I believe that one's choices are heavily influenced by the state one is in, but at the end of the day we still have free choice. So for example, I struggle to not be lazy. This is no doubt the result of many factors (my genes, perhaps something my parents did, years of ingrained habits). It's very likely that I'll make the lazy choice in any given situation. But in the end, I do have a choice, and ultimately bear the responsibility no matter what is tipping my mental scales.
Again, I'll affirm that we choose stuff, though I'm sure we disagree on what exactly "choose" means—to me deliberation between choices and, based upon that deliberation, coming to have in your will definitive intent would certainly suffice for choice, but you don't think it so, evidently. I'd accordingly affirm that we have plenty of agency, we choose to do stuff all the time, and our actions obviously bear the imprint of our own character and agency—it's not like they're happening apart from and abstracted away from us.

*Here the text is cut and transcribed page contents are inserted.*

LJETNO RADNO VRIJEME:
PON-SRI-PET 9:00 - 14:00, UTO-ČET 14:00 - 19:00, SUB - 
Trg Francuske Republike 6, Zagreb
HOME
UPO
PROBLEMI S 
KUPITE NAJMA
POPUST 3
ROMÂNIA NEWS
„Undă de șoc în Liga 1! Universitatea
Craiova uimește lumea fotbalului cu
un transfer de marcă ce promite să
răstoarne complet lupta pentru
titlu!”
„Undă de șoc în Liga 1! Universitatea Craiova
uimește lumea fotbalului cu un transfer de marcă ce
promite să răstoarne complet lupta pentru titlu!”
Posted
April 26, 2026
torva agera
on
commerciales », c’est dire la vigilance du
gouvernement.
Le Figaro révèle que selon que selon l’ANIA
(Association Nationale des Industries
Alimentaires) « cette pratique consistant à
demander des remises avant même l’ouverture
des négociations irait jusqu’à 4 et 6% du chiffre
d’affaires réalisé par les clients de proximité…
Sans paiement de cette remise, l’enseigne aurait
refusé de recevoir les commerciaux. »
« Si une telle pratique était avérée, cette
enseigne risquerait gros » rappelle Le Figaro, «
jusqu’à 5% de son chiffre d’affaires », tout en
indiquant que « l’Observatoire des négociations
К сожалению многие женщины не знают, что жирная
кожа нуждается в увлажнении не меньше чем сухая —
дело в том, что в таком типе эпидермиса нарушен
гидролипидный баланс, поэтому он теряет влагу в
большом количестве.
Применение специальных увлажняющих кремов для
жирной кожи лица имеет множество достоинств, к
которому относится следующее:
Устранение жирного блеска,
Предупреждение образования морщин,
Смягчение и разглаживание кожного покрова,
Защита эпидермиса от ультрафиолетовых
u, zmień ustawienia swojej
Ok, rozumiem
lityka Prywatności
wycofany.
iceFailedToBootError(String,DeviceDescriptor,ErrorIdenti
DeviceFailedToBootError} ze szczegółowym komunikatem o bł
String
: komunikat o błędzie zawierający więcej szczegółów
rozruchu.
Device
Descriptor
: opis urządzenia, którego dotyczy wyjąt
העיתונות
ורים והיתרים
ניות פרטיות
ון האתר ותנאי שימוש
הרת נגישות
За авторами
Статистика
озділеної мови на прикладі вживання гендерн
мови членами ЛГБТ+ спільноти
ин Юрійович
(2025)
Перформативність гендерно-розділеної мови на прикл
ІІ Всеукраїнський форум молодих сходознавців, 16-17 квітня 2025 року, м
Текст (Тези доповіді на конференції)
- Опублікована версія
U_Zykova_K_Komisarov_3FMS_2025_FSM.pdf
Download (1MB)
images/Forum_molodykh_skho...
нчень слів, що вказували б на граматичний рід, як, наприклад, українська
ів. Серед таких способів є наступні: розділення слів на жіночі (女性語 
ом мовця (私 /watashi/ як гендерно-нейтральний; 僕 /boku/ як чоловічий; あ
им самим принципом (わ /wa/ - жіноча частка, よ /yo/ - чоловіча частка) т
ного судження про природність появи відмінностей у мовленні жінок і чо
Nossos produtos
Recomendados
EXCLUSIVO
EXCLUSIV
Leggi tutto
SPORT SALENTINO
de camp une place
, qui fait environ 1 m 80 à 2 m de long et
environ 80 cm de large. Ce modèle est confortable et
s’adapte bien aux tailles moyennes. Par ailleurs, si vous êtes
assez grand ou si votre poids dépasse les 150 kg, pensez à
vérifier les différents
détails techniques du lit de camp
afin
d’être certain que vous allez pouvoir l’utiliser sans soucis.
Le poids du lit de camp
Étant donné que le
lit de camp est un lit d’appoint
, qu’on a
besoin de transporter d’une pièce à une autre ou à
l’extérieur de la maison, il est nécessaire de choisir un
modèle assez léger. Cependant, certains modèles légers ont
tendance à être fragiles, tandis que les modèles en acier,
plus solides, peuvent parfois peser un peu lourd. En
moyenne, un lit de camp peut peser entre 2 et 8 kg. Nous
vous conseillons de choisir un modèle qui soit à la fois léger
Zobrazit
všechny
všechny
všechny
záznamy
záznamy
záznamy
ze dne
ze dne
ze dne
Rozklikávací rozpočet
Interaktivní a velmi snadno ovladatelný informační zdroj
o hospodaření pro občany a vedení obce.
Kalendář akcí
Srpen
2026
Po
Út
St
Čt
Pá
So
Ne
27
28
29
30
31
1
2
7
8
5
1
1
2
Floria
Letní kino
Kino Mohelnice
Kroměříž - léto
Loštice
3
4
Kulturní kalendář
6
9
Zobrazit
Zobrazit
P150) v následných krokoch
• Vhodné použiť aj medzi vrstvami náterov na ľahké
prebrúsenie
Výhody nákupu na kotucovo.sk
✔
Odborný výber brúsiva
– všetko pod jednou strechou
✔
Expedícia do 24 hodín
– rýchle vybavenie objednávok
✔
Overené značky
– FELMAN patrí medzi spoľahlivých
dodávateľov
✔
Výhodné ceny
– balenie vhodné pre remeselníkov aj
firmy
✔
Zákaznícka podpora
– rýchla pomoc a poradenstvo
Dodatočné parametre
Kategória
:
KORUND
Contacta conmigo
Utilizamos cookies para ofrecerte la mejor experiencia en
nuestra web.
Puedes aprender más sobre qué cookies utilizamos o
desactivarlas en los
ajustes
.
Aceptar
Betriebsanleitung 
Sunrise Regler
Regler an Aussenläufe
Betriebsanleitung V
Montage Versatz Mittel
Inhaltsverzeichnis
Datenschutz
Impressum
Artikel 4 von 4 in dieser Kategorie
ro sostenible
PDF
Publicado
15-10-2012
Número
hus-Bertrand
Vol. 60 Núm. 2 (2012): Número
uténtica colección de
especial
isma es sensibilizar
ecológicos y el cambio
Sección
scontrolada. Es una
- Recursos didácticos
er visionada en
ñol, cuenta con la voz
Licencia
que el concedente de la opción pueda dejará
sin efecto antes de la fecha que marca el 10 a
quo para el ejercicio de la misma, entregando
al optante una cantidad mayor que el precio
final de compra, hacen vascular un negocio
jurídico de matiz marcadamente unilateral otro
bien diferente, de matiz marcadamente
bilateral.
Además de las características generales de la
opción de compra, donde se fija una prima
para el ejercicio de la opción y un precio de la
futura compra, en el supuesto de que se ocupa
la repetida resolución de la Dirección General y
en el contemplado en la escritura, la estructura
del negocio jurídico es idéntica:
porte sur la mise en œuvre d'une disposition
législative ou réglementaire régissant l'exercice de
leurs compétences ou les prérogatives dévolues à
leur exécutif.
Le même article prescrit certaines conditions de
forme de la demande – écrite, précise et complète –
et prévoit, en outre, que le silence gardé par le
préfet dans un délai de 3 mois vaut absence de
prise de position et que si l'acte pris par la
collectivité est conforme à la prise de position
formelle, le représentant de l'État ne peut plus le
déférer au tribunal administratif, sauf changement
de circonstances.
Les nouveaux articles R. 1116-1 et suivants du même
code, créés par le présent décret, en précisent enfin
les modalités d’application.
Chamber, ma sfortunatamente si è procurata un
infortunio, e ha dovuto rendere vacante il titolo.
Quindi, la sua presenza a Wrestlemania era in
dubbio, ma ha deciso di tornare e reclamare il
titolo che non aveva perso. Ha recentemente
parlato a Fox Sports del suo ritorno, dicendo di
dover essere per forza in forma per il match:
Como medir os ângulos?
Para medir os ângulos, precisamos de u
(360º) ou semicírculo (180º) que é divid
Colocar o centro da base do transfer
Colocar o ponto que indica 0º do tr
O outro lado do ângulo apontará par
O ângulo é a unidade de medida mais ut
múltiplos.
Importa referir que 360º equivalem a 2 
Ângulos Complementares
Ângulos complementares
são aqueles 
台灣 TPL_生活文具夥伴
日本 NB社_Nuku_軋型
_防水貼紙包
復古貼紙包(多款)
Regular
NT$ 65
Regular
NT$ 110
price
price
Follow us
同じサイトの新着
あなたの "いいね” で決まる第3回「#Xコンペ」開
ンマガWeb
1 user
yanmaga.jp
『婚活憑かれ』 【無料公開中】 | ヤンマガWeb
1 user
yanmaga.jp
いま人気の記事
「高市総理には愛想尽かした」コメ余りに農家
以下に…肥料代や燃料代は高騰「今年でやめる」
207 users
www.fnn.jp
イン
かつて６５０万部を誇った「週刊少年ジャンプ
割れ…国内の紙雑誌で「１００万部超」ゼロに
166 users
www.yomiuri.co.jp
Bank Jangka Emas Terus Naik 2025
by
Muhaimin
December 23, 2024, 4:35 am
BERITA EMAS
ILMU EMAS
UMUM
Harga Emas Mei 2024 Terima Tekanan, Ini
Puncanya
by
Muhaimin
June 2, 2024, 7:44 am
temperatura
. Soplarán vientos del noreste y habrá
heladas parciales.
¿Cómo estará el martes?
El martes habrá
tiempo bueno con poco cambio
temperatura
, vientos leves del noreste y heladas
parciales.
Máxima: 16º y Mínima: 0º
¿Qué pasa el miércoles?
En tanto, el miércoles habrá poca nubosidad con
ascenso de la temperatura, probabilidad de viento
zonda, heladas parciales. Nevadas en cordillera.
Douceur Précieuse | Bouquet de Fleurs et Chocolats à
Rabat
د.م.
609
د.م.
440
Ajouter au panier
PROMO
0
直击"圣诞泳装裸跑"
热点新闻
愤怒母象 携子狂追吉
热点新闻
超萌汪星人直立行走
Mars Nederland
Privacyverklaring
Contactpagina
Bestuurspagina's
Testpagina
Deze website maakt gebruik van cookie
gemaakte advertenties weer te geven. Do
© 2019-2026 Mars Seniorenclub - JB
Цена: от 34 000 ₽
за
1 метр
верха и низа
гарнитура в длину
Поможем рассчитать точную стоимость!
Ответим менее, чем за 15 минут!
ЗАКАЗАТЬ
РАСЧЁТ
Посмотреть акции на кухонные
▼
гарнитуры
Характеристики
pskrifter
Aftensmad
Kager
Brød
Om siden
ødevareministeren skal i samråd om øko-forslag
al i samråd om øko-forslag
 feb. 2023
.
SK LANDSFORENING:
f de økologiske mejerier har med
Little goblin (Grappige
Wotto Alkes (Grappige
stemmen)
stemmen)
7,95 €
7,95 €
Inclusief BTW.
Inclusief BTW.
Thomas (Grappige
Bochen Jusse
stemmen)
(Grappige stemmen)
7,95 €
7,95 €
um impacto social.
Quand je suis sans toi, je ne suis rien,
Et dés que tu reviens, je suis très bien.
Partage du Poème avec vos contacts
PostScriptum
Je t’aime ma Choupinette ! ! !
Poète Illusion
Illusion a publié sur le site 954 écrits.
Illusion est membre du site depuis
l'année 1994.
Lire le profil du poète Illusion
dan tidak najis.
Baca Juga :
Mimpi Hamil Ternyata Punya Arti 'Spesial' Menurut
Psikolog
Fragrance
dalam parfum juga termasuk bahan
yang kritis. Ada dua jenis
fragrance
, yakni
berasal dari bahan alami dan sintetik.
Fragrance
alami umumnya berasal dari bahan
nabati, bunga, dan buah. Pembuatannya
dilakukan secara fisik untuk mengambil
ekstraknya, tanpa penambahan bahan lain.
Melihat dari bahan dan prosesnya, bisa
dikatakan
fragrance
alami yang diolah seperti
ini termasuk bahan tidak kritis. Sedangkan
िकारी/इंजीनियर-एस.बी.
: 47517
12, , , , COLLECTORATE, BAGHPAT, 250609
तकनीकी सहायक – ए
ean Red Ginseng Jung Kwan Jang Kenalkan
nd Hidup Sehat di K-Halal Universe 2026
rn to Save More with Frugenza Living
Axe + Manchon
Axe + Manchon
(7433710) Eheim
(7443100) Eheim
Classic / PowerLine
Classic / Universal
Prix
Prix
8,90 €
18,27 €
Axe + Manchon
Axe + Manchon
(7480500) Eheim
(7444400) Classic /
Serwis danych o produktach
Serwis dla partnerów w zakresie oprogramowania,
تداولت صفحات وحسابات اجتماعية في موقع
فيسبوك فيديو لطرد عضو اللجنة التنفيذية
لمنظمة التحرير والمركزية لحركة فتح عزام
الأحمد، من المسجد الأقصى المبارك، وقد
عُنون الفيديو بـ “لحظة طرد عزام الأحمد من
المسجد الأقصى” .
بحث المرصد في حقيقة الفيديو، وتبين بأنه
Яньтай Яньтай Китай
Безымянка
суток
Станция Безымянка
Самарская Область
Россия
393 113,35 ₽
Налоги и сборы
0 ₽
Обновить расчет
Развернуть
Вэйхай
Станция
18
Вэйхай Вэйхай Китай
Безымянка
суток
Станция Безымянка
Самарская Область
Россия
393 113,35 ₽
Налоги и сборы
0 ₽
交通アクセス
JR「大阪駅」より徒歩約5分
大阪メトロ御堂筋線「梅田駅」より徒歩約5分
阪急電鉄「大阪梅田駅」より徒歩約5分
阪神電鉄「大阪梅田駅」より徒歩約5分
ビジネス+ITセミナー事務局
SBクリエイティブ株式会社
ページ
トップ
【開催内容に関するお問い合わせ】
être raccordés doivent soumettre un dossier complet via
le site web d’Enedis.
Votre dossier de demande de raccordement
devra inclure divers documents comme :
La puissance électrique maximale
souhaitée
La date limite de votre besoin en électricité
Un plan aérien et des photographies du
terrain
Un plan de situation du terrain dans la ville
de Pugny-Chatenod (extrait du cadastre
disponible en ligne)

But I fundamentally don't see things like "I'm habitually lazy" as some outside factor in my decision-making. It's something inside, a part of you, and your doing things accordingly is a natural outflow of you.
So, perhaps another question: can choices be accurately be described, in your view, as the product of a mixture of a determined part, including all the reasons motivating, your character, the circumstances, etc, combined with an indeterminate, arbitrary part? Perhaps, could we express it as a random number generator, with the choose/choose otherwise set at some threshold, not necessarily 50% depending on the other factors?
Because that seems to me something like what you're describing, and that isn't at all like what I'd want choices to be like. I want to be the doer, and I'm a thing, with real states and properties, not something arbitrary. Causelessness seems to subtract agency, to me.